== Segment start ==
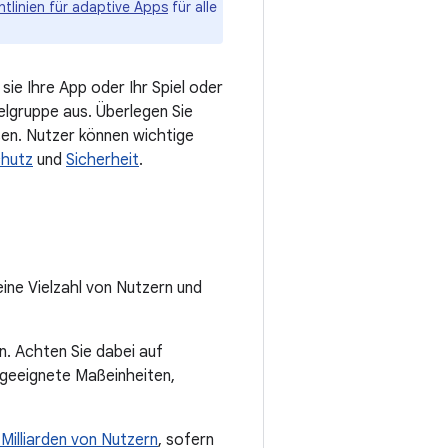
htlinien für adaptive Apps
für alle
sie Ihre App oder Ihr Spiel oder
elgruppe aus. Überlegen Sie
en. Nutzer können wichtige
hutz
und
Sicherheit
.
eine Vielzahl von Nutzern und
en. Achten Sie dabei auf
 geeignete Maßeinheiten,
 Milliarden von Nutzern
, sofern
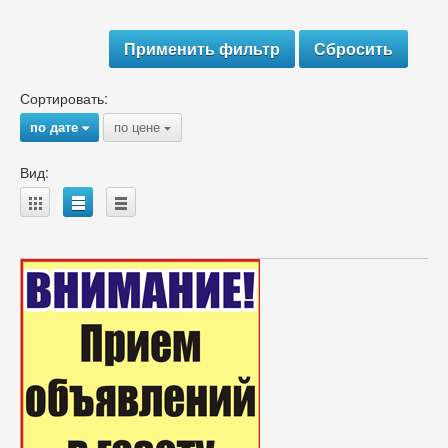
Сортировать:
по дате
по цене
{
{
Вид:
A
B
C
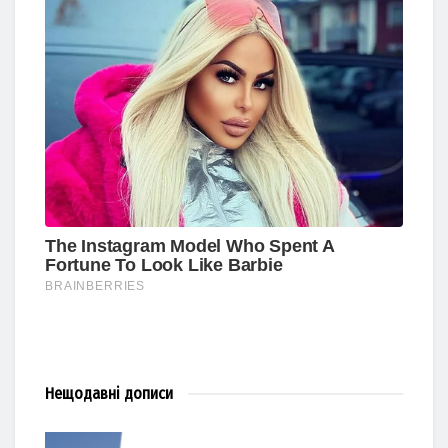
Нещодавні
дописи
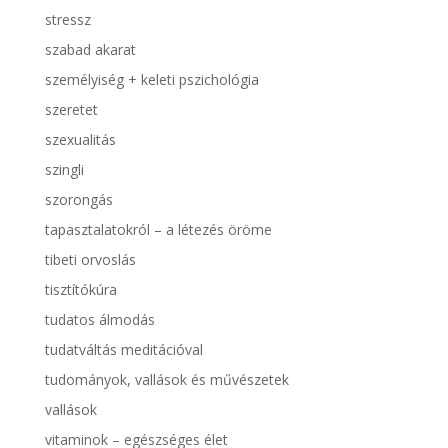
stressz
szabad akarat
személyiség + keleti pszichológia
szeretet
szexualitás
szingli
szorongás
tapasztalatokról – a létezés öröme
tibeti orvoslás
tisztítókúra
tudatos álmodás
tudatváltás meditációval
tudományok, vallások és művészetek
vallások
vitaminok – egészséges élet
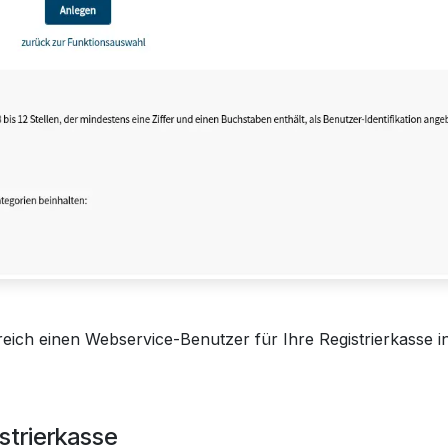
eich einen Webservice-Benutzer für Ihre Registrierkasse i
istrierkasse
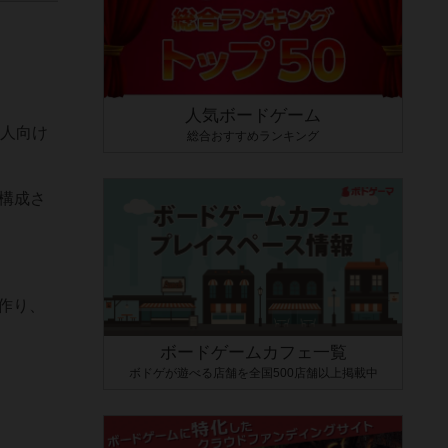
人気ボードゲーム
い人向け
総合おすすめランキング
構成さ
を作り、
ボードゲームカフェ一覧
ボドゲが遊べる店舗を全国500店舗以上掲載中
== Segment end ==
== Segment start ==
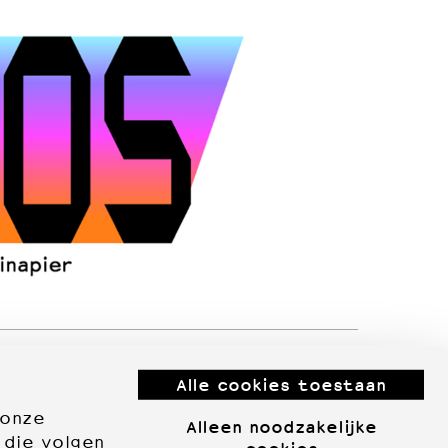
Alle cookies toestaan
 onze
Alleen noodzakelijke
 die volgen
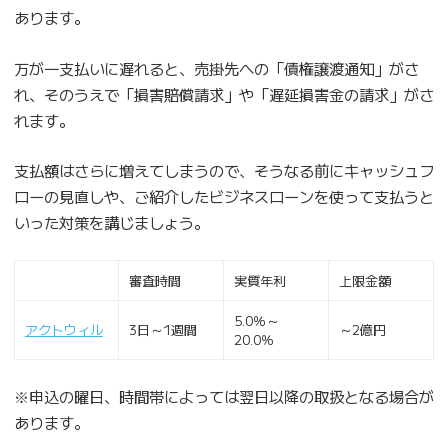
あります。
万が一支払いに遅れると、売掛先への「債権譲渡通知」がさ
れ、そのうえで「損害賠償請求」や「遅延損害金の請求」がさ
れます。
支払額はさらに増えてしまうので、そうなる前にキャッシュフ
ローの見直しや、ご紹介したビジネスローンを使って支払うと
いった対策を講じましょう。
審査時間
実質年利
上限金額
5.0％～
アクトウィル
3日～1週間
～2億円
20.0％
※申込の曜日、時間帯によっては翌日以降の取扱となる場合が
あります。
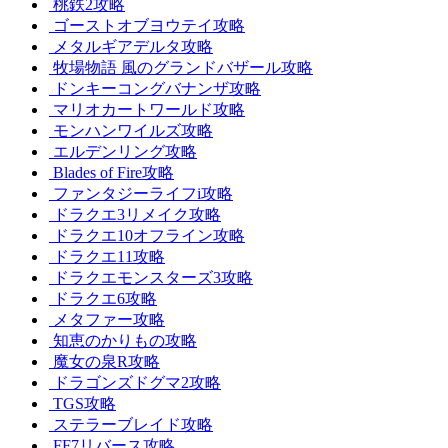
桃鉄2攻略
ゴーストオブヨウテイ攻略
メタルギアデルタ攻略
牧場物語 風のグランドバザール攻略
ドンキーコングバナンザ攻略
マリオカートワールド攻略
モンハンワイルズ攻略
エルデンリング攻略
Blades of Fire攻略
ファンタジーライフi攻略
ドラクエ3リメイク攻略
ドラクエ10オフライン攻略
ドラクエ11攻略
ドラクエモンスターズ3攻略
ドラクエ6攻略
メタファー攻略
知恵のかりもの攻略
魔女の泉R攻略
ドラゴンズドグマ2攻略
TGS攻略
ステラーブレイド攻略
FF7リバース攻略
== Segment end ==
== Segment start ==
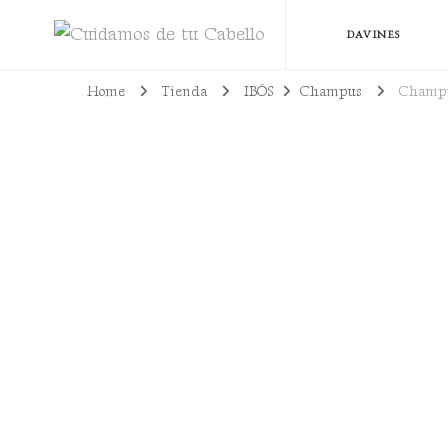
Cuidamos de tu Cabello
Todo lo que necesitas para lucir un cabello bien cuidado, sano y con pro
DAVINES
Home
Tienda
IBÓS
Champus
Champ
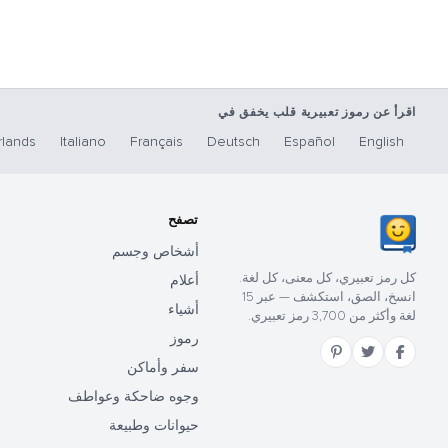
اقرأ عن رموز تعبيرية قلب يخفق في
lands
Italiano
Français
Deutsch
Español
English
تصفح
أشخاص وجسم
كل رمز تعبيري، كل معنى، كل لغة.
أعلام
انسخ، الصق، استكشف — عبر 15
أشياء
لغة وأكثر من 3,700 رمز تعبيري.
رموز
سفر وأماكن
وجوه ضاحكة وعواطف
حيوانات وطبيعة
== Segment end ==
Exercise requirements:
Copy exactly the material above from the line with "személyiség + keleti pszichológia" to the line with "ボドゲが遊べる店舗を全国500店舗以上掲載中", ends included, and nothing else. Leave out any picture.

Solution:
személyiség + keleti pszichológia
szeretet
szexualitás
szingli
szorongás
tapasztalatokról – a létezés öröme
tibeti orvoslás
tisztítókúra
tudatos álmodás
tudatváltás meditációval
tudományok, vallások és művészetek
vallások
vitaminok – egészséges élet
eich einen Webservice-Benutzer für Ihre Registrierkasse i
istrierkasse
人気ボードゲーム
い人向け
総合おすすめランキング
構成さ
を作り、
ボードゲームカフェ一覧
ボドゲが遊べる店舗を全国500店舗以上掲載中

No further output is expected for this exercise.